[Saved data entries]
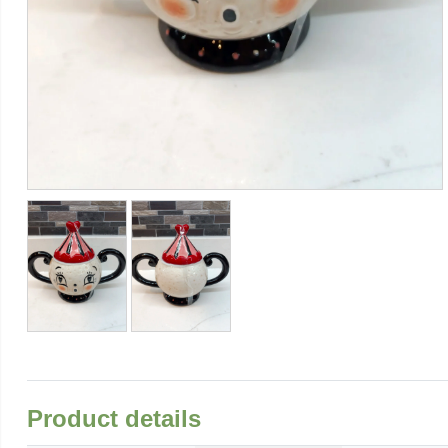
Product details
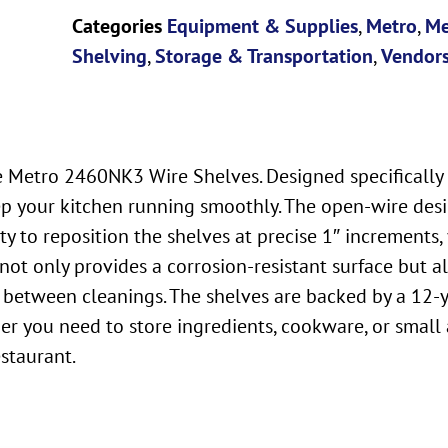
Categories
Equipment & Supplies
,
Metro
,
Me
Shelving
,
Storage & Transportation
,
Vendor
e Metro 2460NK3 Wire Shelves. Designed specifically 
keep your kitchen running smoothly. The open-wire de
y to reposition the shelves at precise 1″ increments,
not only provides a corrosion-resistant surface but 
 between cleanings. The shelves are backed by a 12-y
ther you need to store ingredients, cookware, or sma
estaurant.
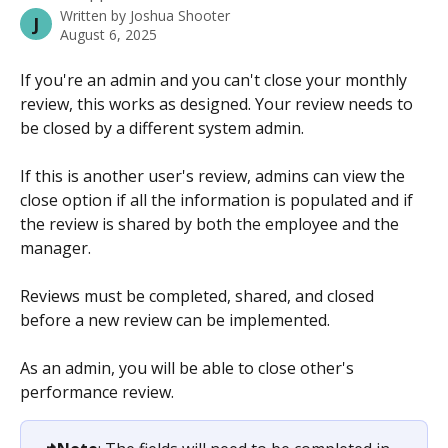
Written by
Joshua Shooter
J
August 6, 2025
If you're an admin and you can't close your monthly 
review, this works as designed. Your review needs to 
be closed by a different system admin.
If this is another user's review, admins can view the 
close option if all the information is populated and if 
the review is shared by both the employee and the 
manager.
Reviews must be completed, shared, and closed 
before a new review can be implemented.
As an admin, you will be able to close other's 
performance review. 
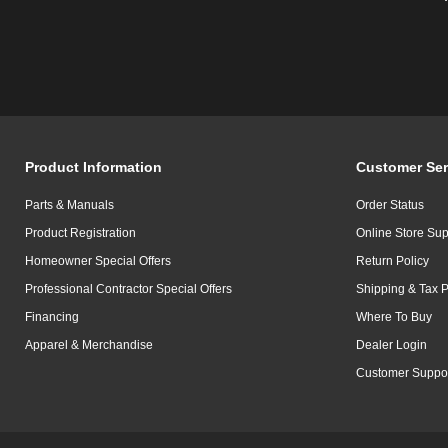
Product Information
Customer Ser
Parts & Manuals
Order Status
Product Registration
Online Store Sup
Homeowner Special Offers
Return Policy
Professional Contractor Special Offers
Shipping & Tax P
Financing
Where To Buy
Apparel & Merchandise
Dealer Login
Customer Suppo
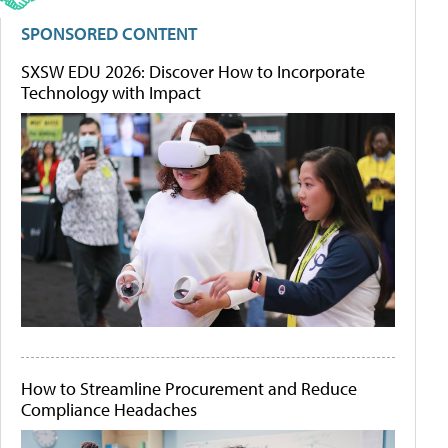
SPONSORED CONTENT
SXSW EDU 2026: Discover How to Incorporate
Technology with Impact
How to Streamline Procurement and Reduce
Compliance Headaches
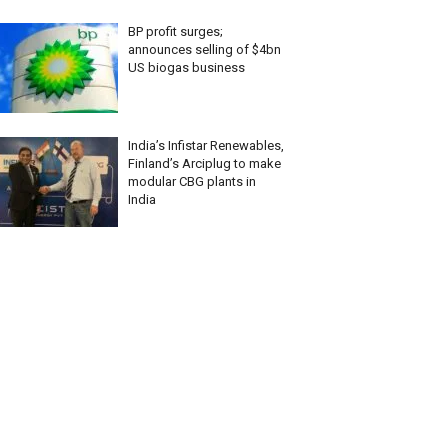
BP profit surges;
announces selling of $4bn
US biogas business
India’s Infistar Renewables,
Finland’s Arciplug to make
modular CBG plants in
India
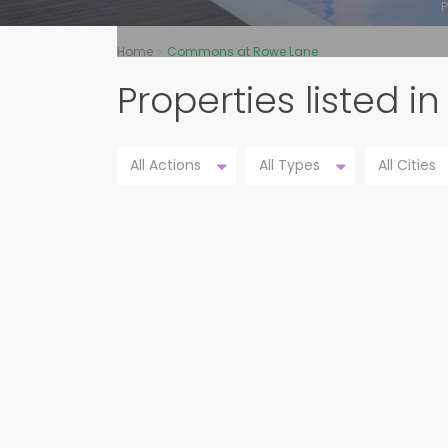
P
Home
Commons at Rowe Lane
Properties listed
All Actions
All Types
All Cities
21704 GALLUS DR, PFLUGERVILLE
PENDING
78660,PFLUG...
Commons at Rowe Lane
Pflugerville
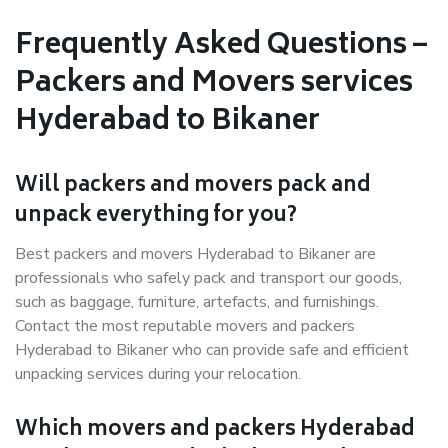
Frequently Asked Questions –
Packers and Movers services
Hyderabad to Bikaner
Will packers and movers pack and
unpack everything for you?
Best packers and movers Hyderabad to Bikaner are
professionals who safely pack and transport our goods,
such as baggage, furniture, artefacts, and furnishings.
Contact the most reputable movers and packers
Hyderabad to Bikaner who can provide safe and efficient
unpacking services during your relocation.
Which movers and packers Hyderabad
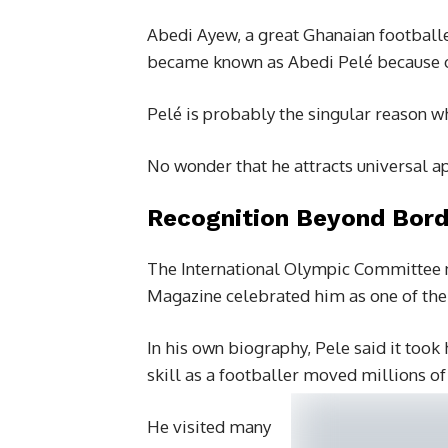
Abedi Ayew, a great Ghanaian footballe
became known as Abedi Pelé because o
Pelé is probably the singular reason w
No wonder that he attracts universal a
Recognition Beyond Bord
The International Olympic Committee n
Magazine celebrated him as one of the
In his own biography, Pele said it took
skill as a footballer moved millions of
He visited many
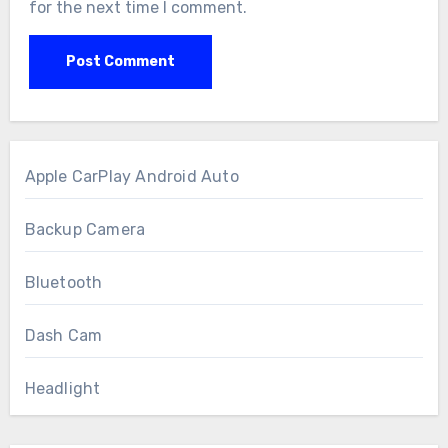
for the next time I comment.
Apple CarPlay Android Auto
Backup Camera
Bluetooth
Dash Cam
Headlight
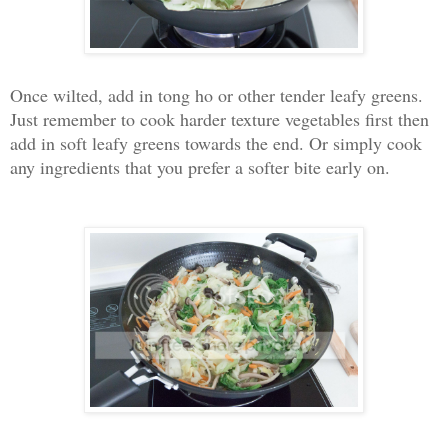
Once wilted, add in tong ho or other tender leafy greens.
Just remember to cook harder texture vegetables first then
add in soft leafy greens towards the end. Or simply cook
any ingredients that you prefer a softer bite early on.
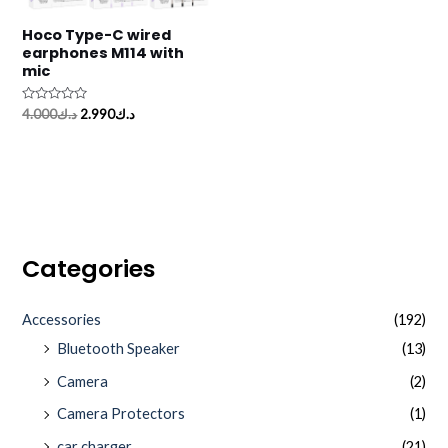
Hoco Type-C wired
earphones M114 with
mic
Rated
4.000
د.ك
2.990
د.ك
0
out
of
5
Categories
Accessories
(192)
Bluetooth Speaker
(13)
Camera
(2)
Camera Protectors
(1)
car charger
(21)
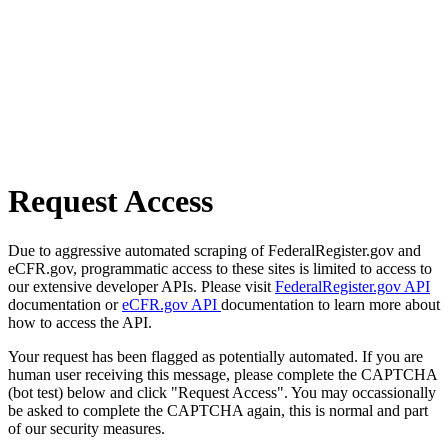
Request Access
Due to aggressive automated scraping of FederalRegister.gov and
eCFR.gov, programmatic access to these sites is limited to access to
our extensive developer APIs. Please visit
FederalRegister.gov API
documentation or
eCFR.gov API
documentation to learn more about
how to access the API.
Your request has been flagged as potentially automated. If you are
human user receiving this message, please complete the CAPTCHA
(bot test) below and click "Request Access". You may occassionally
be asked to complete the CAPTCHA again, this is normal and part
of our security measures.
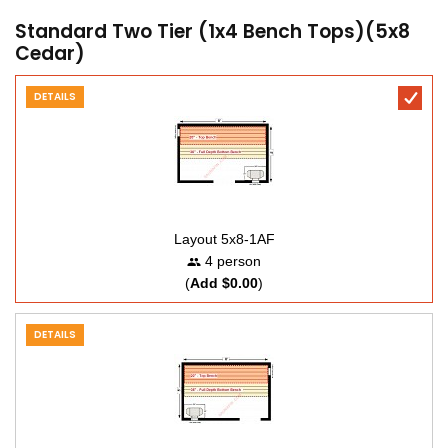
Standard Two Tier (1x4 Bench Tops)(5x8
Cedar)
DETAILS
Layout 5x8-1AF
4 person
(
Add $0.00
)
DETAILS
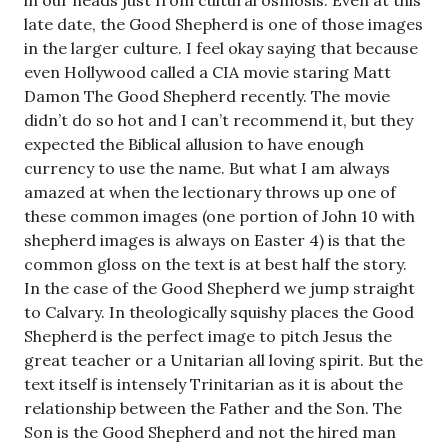
in our heads just from cultural osmosis. Even at this
late date, the Good Shepherd is one of those images
in the larger culture. I feel okay saying that because
even Hollywood called a CIA movie staring Matt
Damon The Good Shepherd recently. The movie
didn’t do so hot and I can’t recommend it, but they
expected the Biblical allusion to have enough
currency to use the name. But what I am always
amazed at when the lectionary throws up one of
these common images (one portion of John 10
with
shepherd images is always on Easter 4) is that the
common gloss on the text is at best half the story.
In the case of the Good Shepherd we jump straight
to Calvary. In theologically squishy places the Good
Shepherd is the perfect image to pitch Jesus the
great teacher or a Unitarian all loving spirit. But the
text itself is intensely Trinitarian as it is about the
relationship between the Father and the Son. The
Son is the Good Shepherd and not the hired man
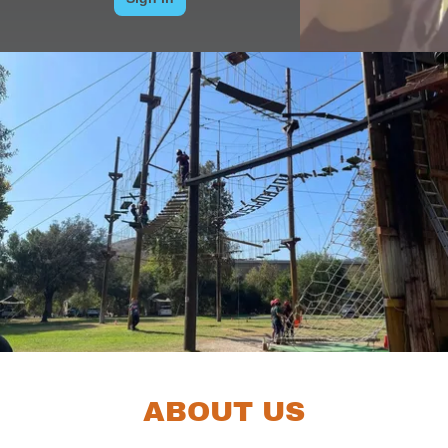
ABOUT US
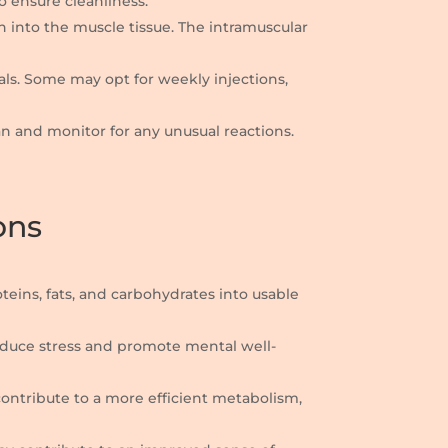
to ensure cleanliness.
on into the muscle tissue. The intramuscular
als. Some may opt for weekly injections,
lean and monitor for any unusual reactions.
ons
oteins, fats, and carbohydrates into usable
reduce stress and promote mental well-
contribute to a more efficient metabolism,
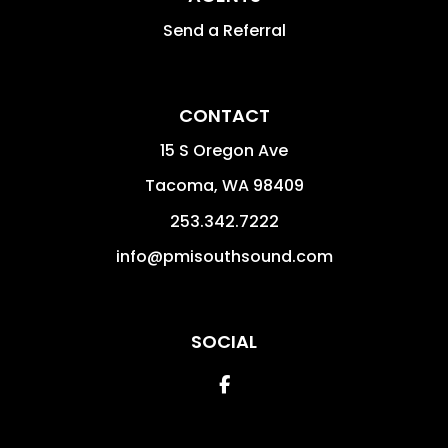
Send a Referral
CONTACT
15 S Oregon Ave
Tacoma
,
WA
98409
253.342.7222
info@pmisouthsound.com
SOCIAL
Facebook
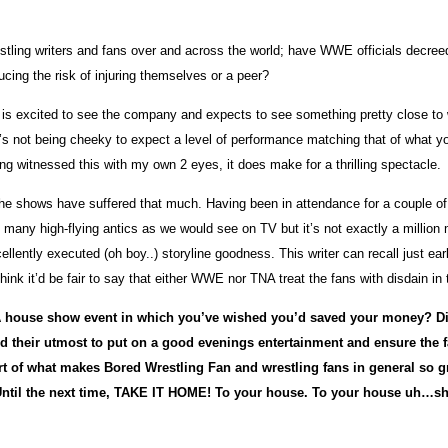
tling writers and fans over and across the world; have WWE officials decreed
cing the risk of injuring themselves or a peer?
who is excited to see the company and expects to see something pretty close t
’s not being cheeky to expect a level of performance matching that of what yo
aving witnessed this with my own 2 eyes, it does make for a thrilling spectacle.
eel of the shows have suffered that much. Having been in attendance for a co
s many high-flying antics as we would see on TV but it’s not exactly a millio
llently executed (oh boy..) storyline goodness. This writer can recall just ea
hink it’d be fair to say that either WWE nor TNA treat the fans with disdain in
A house show event in which you’ve wished you’d saved your money? Did
id their utmost to put on a good evenings entertainment and ensure the
part of what makes Bored Wrestling Fan and wrestling fans in general so
Until the next time, TAKE IT HOME! To your house. To your house uh…s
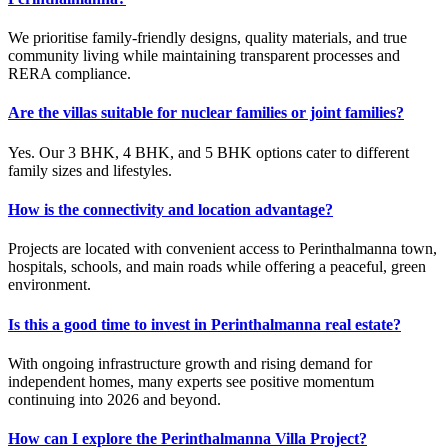
We prioritise family-friendly designs, quality materials, and true
community living while maintaining transparent processes and
RERA compliance.
Are the villas suitable for nuclear families or joint families?
Yes. Our 3 BHK, 4 BHK, and 5 BHK options cater to different
family sizes and lifestyles.
How is the connectivity and location advantage?
Projects are located with convenient access to Perinthalmanna town,
hospitals, schools, and main roads while offering a peaceful, green
environment.
Is this a good time to invest in Perinthalmanna real estate?
With ongoing infrastructure growth and rising demand for
independent homes, many experts see positive momentum
continuing into 2026 and beyond.
How can I explore the Perinthalmanna Villa Project?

## What to work on
Please transcribe the entries precisely and omit any images they hold.

## Answer box
Product details
Categories
Equipment & Supplies
,
Metro
,
Me
Shelving
,
Storage & Transportation
,
Vendor
e Metro 2460NK3 Wire Shelves. Designed specifically 
keep your kitchen running smoothly. The open-wire de
y to reposition the shelves at precise 1″ increments,
not only provides a corrosion-resistant surface but 
 between cleanings. The shelves are backed by a 12-y
ther you need to store ingredients, cookware, or sma
estaurant.
Written by
Joshua Shooter
J
August 6, 2025
If you're an admin and you can't close your monthly 
review, this works as designed. Your review needs to 
be closed by a different system admin.
If this is another user's review, admins can view the 
close option if all the information is populated and if 
the review is shared by both the employee and the 
manager.
Reviews must be completed, shared, and closed 
before a new review can be implemented.
As an admin, you will be able to close other's 
performance review. 
Product Information
Customer Ser
Parts & Manuals
Order Status
Product Registration
Online Store Sup
Homeowner Special Offers
Return Policy
Professional Contractor Special Offers
Shipping & Tax P
Financing
Where To Buy
Apparel & Merchandise
Dealer Login
Customer Suppo
SPONSORED CONTENT
SXSW EDU 2026: Discover How to Incorporate
Technology with Impact
How to Streamline Procurement and Reduce
Compliance Headaches
BP profit surges;
announces selling of $4bn
US biogas business
India’s Infistar Renewables,
Finland’s Arciplug to make
modular CBG plants in
India
P
Home
Commons at Rowe Lane
Properties listed
All Actions
All Types
All Cities
21704 GALLUS DR, PFLUGERVILLE
PENDING
78660,PFLUG...
Commons at Rowe Lane
Pflugerville
Frequently Asked Questions –
Packers and Movers services
Hyderabad to Bikaner
Will packers and movers pack and
unpack everything for you?
Best packers and movers Hyderabad to Bikaner are
professionals who safely pack and transport our goods,
such as baggage, furniture, artefacts, and furnishings.
Contact the most reputable movers and packers
Hyderabad to Bikaner who can provide safe and efficient
unpacking services during your relocation.
Which movers and packers Hyderabad
Abedi Ayew, a great Ghanaian footballe
became known as Abedi Pelé because o
Pelé is probably the singular reason w
No wonder that he attracts universal a
Recognition Beyond Bord
The International Olympic Committee n
Magazine celebrated him as one of the
In his own biography, Pele said it took
skill as a footballer moved millions of
He visited many
for the next time I comment.
Apple CarPlay Android Auto
Backup Camera
Bluetooth
Dash Cam
Headlight
Once wilted, add in tong ho or other tender leafy greens.
Just remember to cook harder texture vegetables first then
add in soft leafy greens towards the end. Or simply cook
any ingredients that you prefer a softer bite early on.
Hoco Type-C wired
earphones M114 with
mic
Rated
4.000
د.ك
2.990
د.ك
0
out
of
5
Categories
Accessories
(192)
Bluetooth Speaker
(13)
Camera
(2)
Camera Protectors
(1)
car charger
(21)
Request Access
Due to aggressive automated scraping of FederalRegister.gov and
eCFR.gov, programmatic access to these sites is limited to access to
our extensive developer APIs. Please visit
FederalRegister.gov API
documentation or
eCFR.gov API
documentation to learn more about
how to access the API.
Your request has been flagged as potentially automated. If you are
human user receiving this message, please complete the CAPTCHA
(bot test) below and click "Request Access". You may occassionally
be asked to complete the CAPTCHA again, this is normal and part
of our security measures.
Standard Two Tier (1x4 Bench Tops)(5x8
Cedar)
DETAILS
Layout 5x8-1AF
4 person
(
Add $0.00
)
DETAILS
in our heads just from cultural osmosis. Even at this
late date, the Good Shepherd is one of those images
in the larger culture. I feel okay saying that because
even Hollywood called a CIA movie staring Matt
Damon The Good Shepherd recently. The movie
didn’t do so hot and I can’t recommend it, but they
expected the Biblical allusion to have enough
currency to use the name. But what I am always
amazed at when the lectionary throws up one of
these common images (one portion of John 10
with
shepherd images is always on Easter 4) is that the
common gloss on the text is at best half the story.
In the case of the Good Shepherd we jump straight
to Calvary. In theologically squishy places the Good
Shepherd is the perfect image to pitch Jesus the
great teacher or a Unitarian all loving spirit. But the
text itself is intensely Trinitarian as it is about the
relationship between the Father and the Son. The
Son is the Good Shepherd and not the hired man
ABOUT US
to ensure cleanliness.
on into the muscle tissue. The intramuscular
als. Some may opt for weekly injections,
lean and monitor for any unusual reactions.
ons
oteins, fats, and carbohydrates into usable
reduce stress and promote mental well-
contribute to a more efficient metabolism,
Send a Referral
CONTACT
15 S Oregon Ave
Tacoma
,
WA
98409
253.342.7222
info@pmisouthsound.com
SOCIAL
Facebook
tling writers and fans over and across the world; have WWE officials decreed
cing the risk of injuring themselves or a peer?
who is excited to see the company and expects to see something pretty close t
’s not being cheeky to expect a level of performance matching that of what yo
aving witnessed this with my own 2 eyes, it does make for a thrilling spectacle.
eel of the shows have suffered that much. Having been in attendance for a co
s many high-flying antics as we would see on TV but it’s not exactly a millio
llently executed (oh boy..) storyline goodness. This writer can recall just ea
hink it’d be fair to say that either WWE nor TNA treat the fans with disdain in
A house show event in which you’ve wished you’d saved your money? Did
id their utmost to put on a good evenings entertainment and ensure the
part of what makes Bored Wrestling Fan and wrestling fans in general so
Until the next time, TAKE IT HOME! To your house. To your house uh…s
We prioritise family-friendly designs, quality materials, and true
community living while maintaining transparent processes and
RERA compliance.
Are the villas suitable for nuclear families or joint families?
Yes. Our 3 BHK, 4 BHK, and 5 BHK options cater to different
family sizes and lifestyles.
How is the connectivity and location advantage?
Projects are located with convenient access to Perinthalmanna town,
hospitals, schools, and main roads while offering a peaceful, green
environment.
Is this a good time to invest in Perinthalmanna real estate?
With ongoing infrastructure growth and rising demand for
independent homes, many experts see positive momentum
continuing into 2026 and beyond.
How can I explore the Perinthalmanna Villa Project?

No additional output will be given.